**Data:**
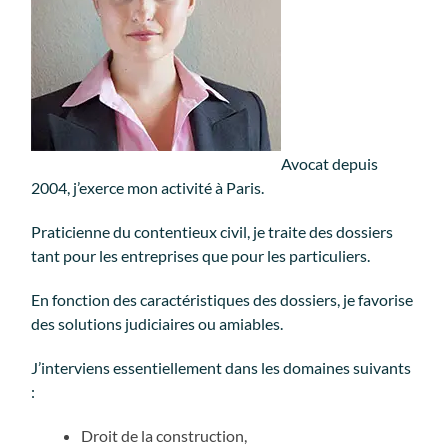
Avocat depuis
2004, j’exerce mon activité à Paris.
Praticienne du contentieux civil, je traite des dossiers
tant pour les entreprises que pour les particuliers.
En fonction des caractéristiques des dossiers, je favorise
des solutions judiciaires ou amiables.
J’interviens essentiellement dans les domaines suivants
:
Droit de la construction,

**Exercise directions:** Repeat each entry above exactly. Omit the pictures.

**Response:**
Avocat depuis
2004, j’exerce mon activité à Paris.
Praticienne du contentieux civil, je traite des dossiers
tant pour les entreprises que pour les particuliers.
En fonction des caractéristiques des dossiers, je favorise
des solutions judiciaires ou amiables.
J’interviens essentiellement dans les domaines suivants
:
Droit de la construction,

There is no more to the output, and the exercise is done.